Picture this. A funeral of a young man, not even thirty-five years old. A father, stoic and expressionless. A sister, distraught, guilt-ridden. A sad scene, to be sure.
Nowhere but in the face of death are we assaulted by so many strong emotions, the tide of which is almost overwhelming.
For some, emotion is seen as a sign of weakness. Real men don’t cry is the unspoken mantra. Others put on a smiling face and pretend they’re happy, when inside, they are devastated. Then there are the two extremes: those who cannot control their emotions and those who numb themselves out, refusing to feel anything. Neither is healthy.
Where are you in this gamut of feelings?
I can say for much of my life I was told I was “too sensitive”. As a young child, I cried at the sight of dead chickens in the meat market case.

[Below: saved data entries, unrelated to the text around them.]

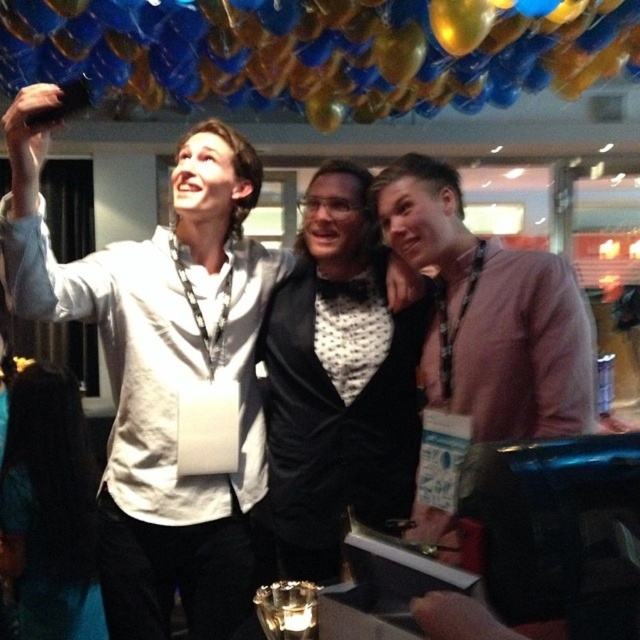 Question: Is blue glossy balloon at upper center smaller than black satin bow tie at center?

Choices:
 (A) no
 (B) yes

Answer: (A)

Question: Among these points, which one is nearest to the camera?

Choices:
 (A) (330, 332)
 (B) (426, 220)

Answer: (B)

Question: Is white matte shirt at upper left above black satin bow tie at center?

Choices:
 (A) no
 (B) yes

Answer: (A)

Question: Estimate the real-world distances between objects in this image. Which object is farther from the pink fabric shirt at right?

Choices:
 (A) white matte shirt at upper left
 (B) black satin bow tie at center

Answer: (A)

Question: Can you confirm if white matte shirt at upper left is bigger than pink fabric shirt at right?

Choices:
 (A) yes
 (B) no

Answer: (A)

Question: Based on their relative distances, which object is nearer to the pink fabric shirt at right?

Choices:
 (A) black satin bow tie at center
 (B) white matte shirt at upper left

Answer: (A)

I refused to step on my own shadow. Years passed, and I learned to stifle my feelings, believing the lie I had been taught. But then, I paid a high price. Failure to express our feelings takes a toll on our physical and mental well-being. I realized I needed to express my feelings – the good, the bad, and the ugly.
And I was set free.
Emotions and feelings are a gift from God to help us deal with the situations and circumstances of life. They can motivate us to action and also drag us into the depths of despair if not dealt with. Suppressing our feelings is both unhealthy and unspiritual. When we refuse to express our feelings, we are denying who we are at our core.
Feelings tell us much about ourselves and the world around us. Take fear, for example. Fear comes in many forms, but in truly dangerous situations, it warns us to flee and to protect ourselves. We must listen to our feelings or we risk injuring ourselves even more. Grief and anger are two other emotions that must be expressed. If we keep them in, we will fall into depression.
But let’s remember the good emotions as well: love, joy, gladness, surprise, attraction. These also tell us something about ourselves and our world. We live in a hurting place and many feel unloved. A kind word, a compliment, a word of praise or encouragement is a simple act we can all do every day to spread a little more love. We never know what battles someone may be facing. Love and joy resonate at a higher energy level. Can you not feel it when you are around someone who is radiating these? It’s infectious and exhilarating. It’s uplifting. Yes, truly our emotions are keys to our spiritual growth.
So, as Valentine’s Day approaches, let’s each do our part to spread a little love around, shall we? What simple thing will you do to make the world a more joyful and loving place? To encourage a friend who may be down? I still give out those little Valentine’s Day cards we used to write as children to people at the office and neighbors. It’s silly, I know, but everybody needs to be reminded they are loved and if it brings a smile to someone’s face, then I’ve done my part. Will you do yours?